> [Exercise brief] Determine how many lines of the material below contain "RSCB". Report only that figure.

> [Provided records]
• • • •
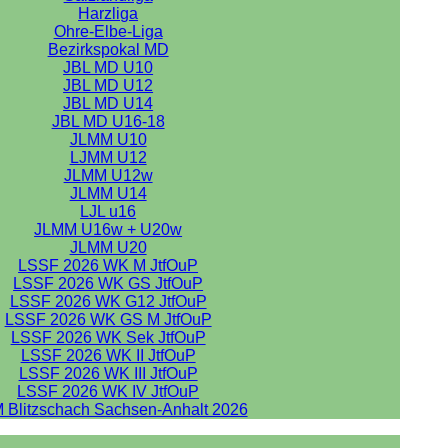
Harzliga
Ohre-Elbe-Liga
Bezirkspokal MD
JBL MD U10
JBL MD U12
JBL MD U14
JBL MD U16-18
JLMM U10
LJMM U12
JLMM U12w
JLMM U14
LJL u16
JLMM U16w + U20w
JLMM U20
LSSF 2026 WK M JtfOuP
LSSF 2026 WK GS JtfOuP
LSSF 2026 WK G12 JtfOuP
LSSF 2026 WK GS M JtfOuP
LSSF 2026 WK Sek JtfOuP
LSSF 2026 WK II JtfOuP
LSSF 2026 WK III JtfOuP
LSSF 2026 WK IV JtfOuP
 Blitzschach Sachsen-Anhalt 2026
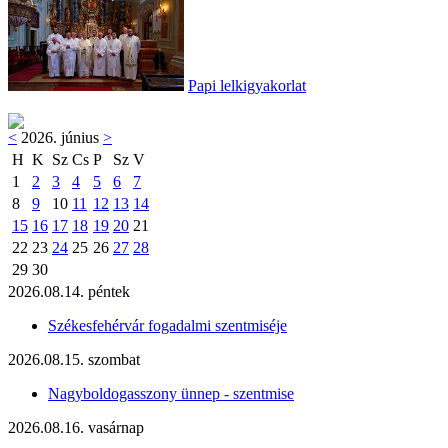
Papi lelkigyakorlat
<
2026. június
>
H
K
Sz
Cs
P
Sz
V
1
2
3
4
5
6
7
8
9
10
11
12
13
14
15
16
17
18
19
20
21
22
23
24
25
26
27
28
29
30
2026.08.14. péntek
Székesfehérvár fogadalmi szentmiséje
2026.08.15. szombat
Nagyboldogasszony ünnep - szentmise
2026.08.16. vasárnap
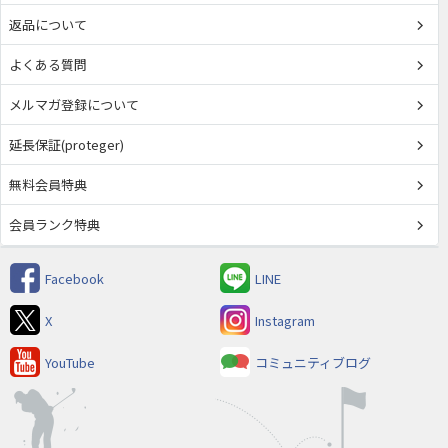
返品について
よくある質問
メルマガ登録について
延長保証(proteger)
無料会員特典
会員ランク特典
Facebook
LINE
X
Instagram
YouTube
コミュニティブログ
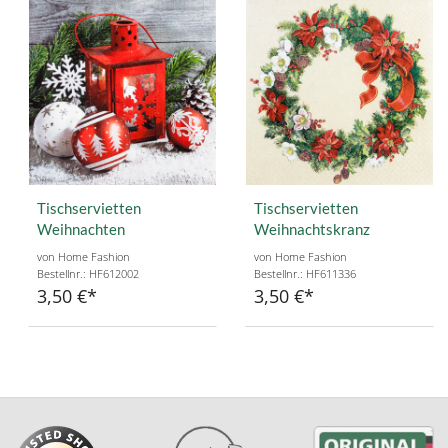
Tischservietten
Tischservietten
Weihnachten
Weihnachtskranz
von Home Fashion
von Home Fashion
Bestellnr.: HF612002
Bestellnr.: HF611336
3,50 €
3,50 €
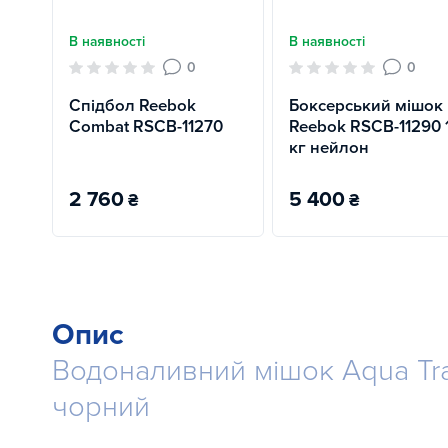
В наявності
В наявності
0
0
Спідбол Reebok
Боксерський мішок
Combat RSCB-11270
Reebok RSCB-11290 
кг нейлон
2 760
5 400
₴
₴
Опис
Водоналивний мішок Aqua Tra
чорний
• • • •
> [Exercise result] 2